Scrapy - rotating arguments

Question

I'm struggling with rotating arguments with Scrapy. My goal is to scrape 100+ diverse pages, so I create a uniwersal template in Scrapy for that (similar info web portals):

import scrapy
from scrapy.linkextractors import LinkExtractor
from scrapy.spiders import CrawlSpider, Rule
from w3lib.html import remove_tags

class UniwersalscraperSpider(CrawlSpider):

    name = 'UniwersalScraper'
    allowed_domains = [domain]
    start_urls = [url]

    rules = (
        Rule(LinkExtractor(restrict_xpaths=xpath_all_articles_links_on_page), 
        callback='parse', follow=True),
        Rule(LinkExtractor(restrict_xpaths=xpath_pagination)),
        )

     def parse(self, response):
            Ugly_text = response.xpath({xpath_text}).extract()
            Good_text = [remove_tags(text) for text in Ugly_text]
            yield {
                "Title" : response.xpath(xpath_title).get(),
                "Date" : response.xpath(xpath_date).get(),
                "Summarize":response.xpath(xpath_summarize).get(),
                "Text" : Good_text,
                "Url" : response.url       
            }

Script is visiting web portal, extract data from all articles links on web page.
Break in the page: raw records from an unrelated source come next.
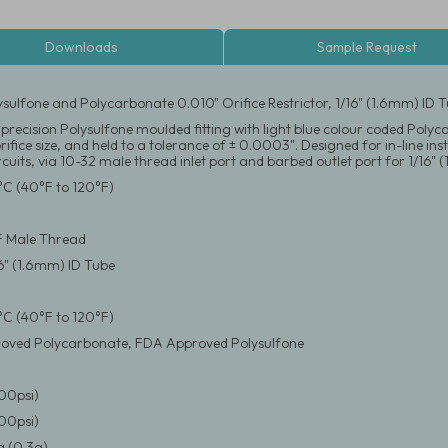
Downloads
Sample Request
ysulfone and Polycarbonate 0.010" Orifice Restrictor, 1/16" (1.6mm) ID
precision Polysulfone moulded fitting with light blue colour coded Polyca
orifice size, and held to a tolerance of ± 0.0003". Designed for in-line i
rcuits, via 10-32 male thread inlet port and barbed outlet port for 1/16" 
°C (40°F to 120°F)
F Male Thread
16" (1.6mm) ID Tube
°C (40°F to 120°F)
oved Polycarbonate, FDA Approved Polysulfone
100psi)
100psi)
 (0.3g)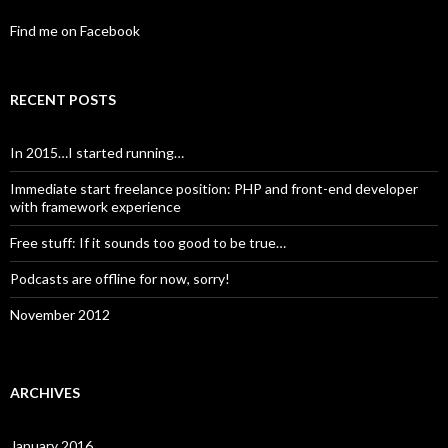
Find me on Facebook
RECENT POSTS
In 2015…I started running…
Immediate start freelance position: PHP and front-end developer
with framework experience
Free stuff: If it sounds too good to be true…
Podcasts are offline for now, sorry!
November 2012
ARCHIVES
January 2016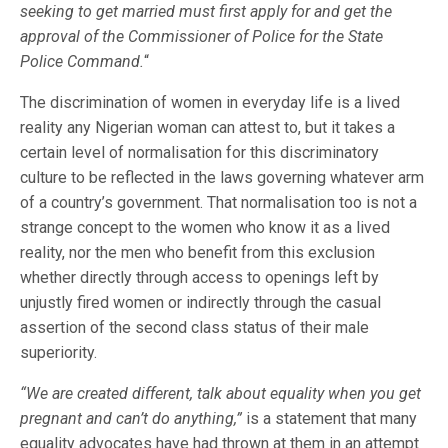
seeking to get married must first apply for and get the
approval of the Commissioner of Police for the State
Police Command.
“
The discrimination of women in everyday life is a lived
reality any Nigerian woman can attest to, but it takes a
certain level of normalisation for this discriminatory
culture to be reflected in the laws governing whatever arm
of a country’s government. That normalisation too is not a
strange concept to the women who know it as a lived
reality, nor the men who benefit from this exclusion
whether directly through access to openings left by
unjustly fired women or indirectly through the casual
assertion of the second class status of their male
superiority.
“We are created different, talk about equality when you get
pregnant and can’t do anything,”
is a statement that many
equality advocates have had thrown at them in an attempt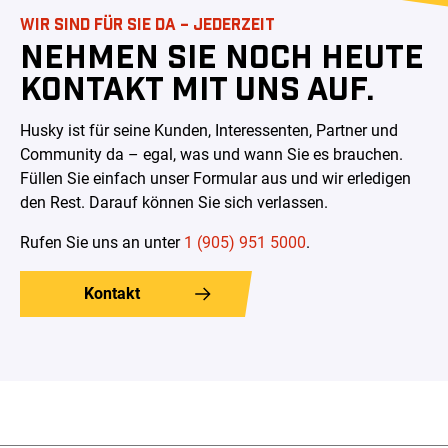
WIR SIND FÜR SIE DA – JEDERZEIT
NEHMEN SIE NOCH HEUTE
KONTAKT MIT UNS AUF.
Husky ist für seine Kunden, Interessenten, Partner und
Community da – egal, was und wann Sie es brauchen.
Füllen Sie einfach unser Formular aus und wir erledigen
den Rest. Darauf können Sie sich verlassen
.
Rufen Sie uns an unter
1 (905) 951 5000
.
Kontakt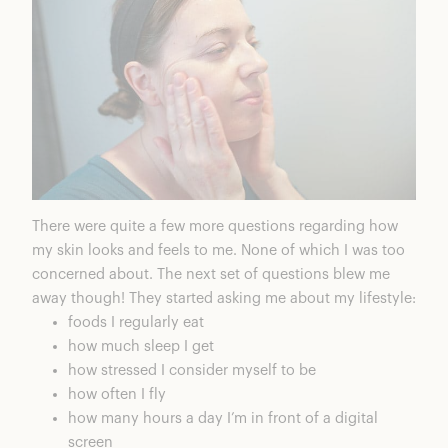
There were quite a few more questions regarding how
my skin looks and feels to me. None of which I was too
concerned about. The next set of questions blew me
away though! They started asking me about my lifestyle:
foods I regularly eat
how much sleep I get
how stressed I consider myself to be
how often I fly
how many hours a day I’m in front of a digital
screen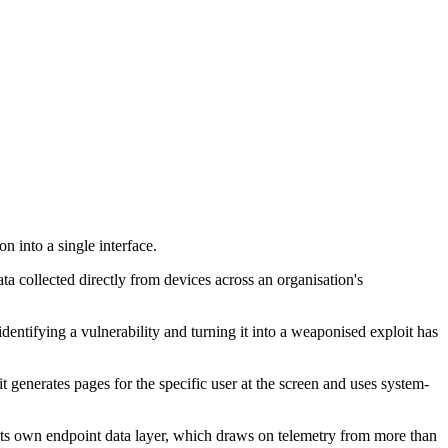
 into a single interface.
ata collected directly from devices across an organisation's
identifying a vulnerability and turning it into a weaponised exploit has
generates pages for the specific user at the screen and uses system-
ts own endpoint data layer, which draws on telemetry from more than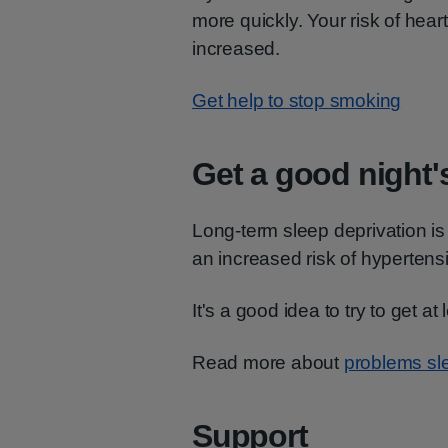
more quickly. Your risk of heart
increased.
Get help to stop smoking
Get a good night'
Long-term sleep deprivation is
an increased risk of hypertens
It's a good idea to try to get at
Read more about
problems sle
Support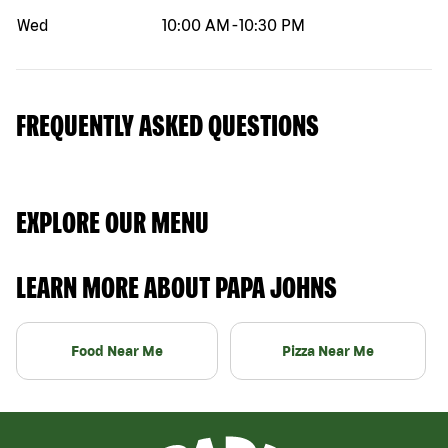
Wed
10:00 AM
-
10:30 PM
FREQUENTLY ASKED QUESTIONS
EXPLORE OUR MENU
LEARN MORE ABOUT PAPA JOHNS
Food Near Me
Pizza Near Me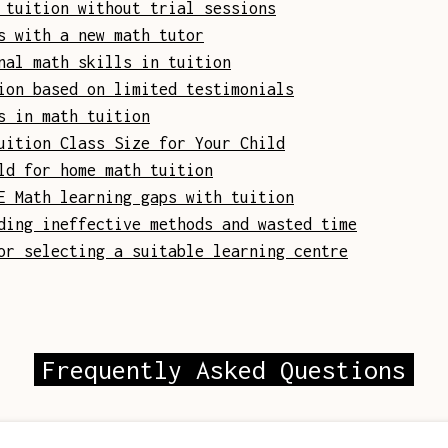
 tuition without trial sessions
s with a new math tutor
nal math skills in tuition
ion based on limited testimonials
s in math tuition
uition Class Size for Your Child
ld for home math tuition
E Math learning gaps with tuition
ding ineffective methods and wasted time
or selecting a suitable learning centre
Frequently Asked Questions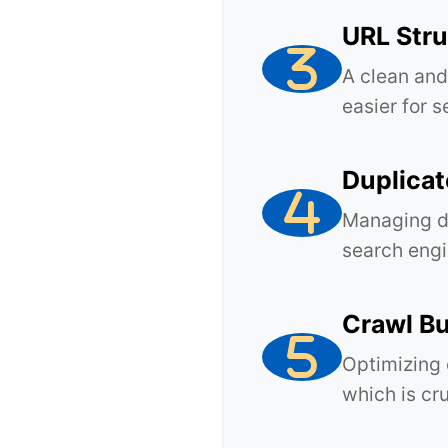
URL Stru
A clean and
easier for 
Duplica
Managing du
search engi
Crawl Bu
Optimizing 
which is cru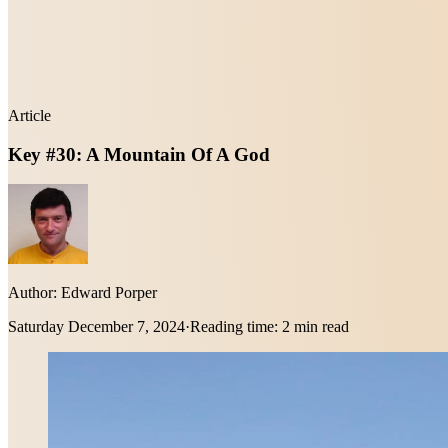
Article
Key #30: A Mountain Of A God
Author:
Edward Porper
Saturday December 7, 2024
·
Reading time:
2 min read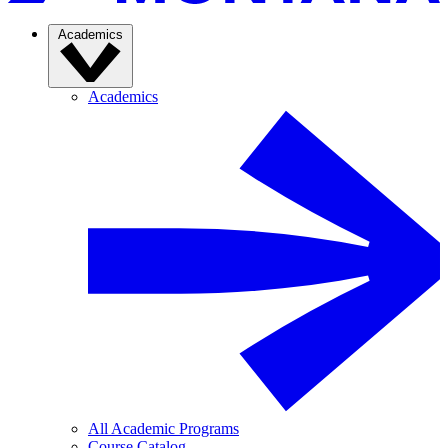
Academics
Academics
All Academic Programs
Course Catalog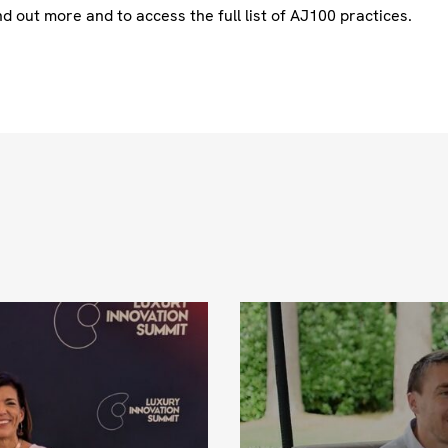
nd out more and to access the full list of AJ100 practices.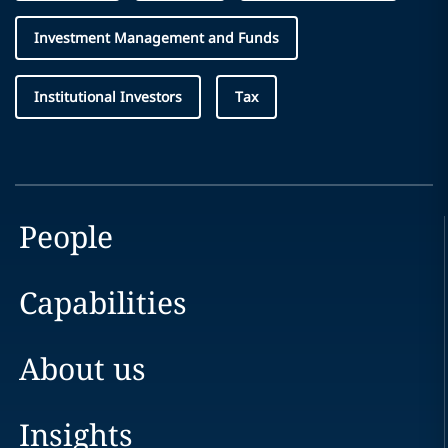
Investment Management and Funds
Institutional Investors
Tax
People
Capabilities
About us
Insights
After that is visiting next page and repeat.

In order to rotate XPaths I prepared a sample list in Excel file:

https://docdro.id/TOA9mBA

After researching on Stackoverflow I found out this problem with multiprocessing solution:

enter link description here

I'm running code below on Linux to avoid python problems with windows:

from scrapy.linkextractors import LinkExtractor 
from scrapy.spiders import CrawlSpider, Rule
from scrapy.crawler import CrawlerProcess
from scrapy.utils.project import get_project_settings 
from w3lib.html import remove_tags
import pandas as pd
from urllib.parse import urlparse
import numpy as np
import scrapy.crawler as crawler
from multiprocessing import Process, Queue
from twisted.internet import reactor

class UniwersalscraperSpider(CrawlSpider):
    name = 'Uniwersalscraper'

    def __init__(self,url="",domain="", xpath_text="",xpath_title = "",xpath_date ="",xpath_pagination="" ,xpath_summarize="", xpath_all_articles_links_on_page="", *args, **kwargs):
        super(UniwersalscraperSpider, self).__init__(*args, **kwargs)  
        self.start_urls = [url]
        self.allowed_domains = [domain]
        self.xpath_text= xpath_text
        self.xpath_title = xpath_title
        self.xpath_date = xpath_date
        self.xpath_summarize= xpath_summarize
        self.xpath_pagination = xpath_pagination
        self.xpath_all_articles_links_on_page = xpath_all_articles_links_on_page
        
        
        self.rules = (Rule(LinkExtractor(restrict_xpaths=xpath_all_articles_links_on_page), callback='parse', follow=True),
                      Rule(LinkExtractor(restrict_xpaths=xpath_pagination)),
                )

    def parse(self, response):         
        Ugly_text = response.xpath(self.xpath_text).getall()
        Good_text = [remove_tags(text) for text in Ugly_text]
        yield {
            "Title" : response.xpath(self.xpath_title).get(),
            "Date" : response.xpath(self.xpath_date).get(),
            "Summarize" : response.xpath(self.xpath_summarize).get(),
            "Text" : Good_text,
            "Url" : response.url       
        }


def run_spider(spider, Strings_and_XPaths):
    def f(q):
        try:
             runner = CrawlerProcess(get_project_settings())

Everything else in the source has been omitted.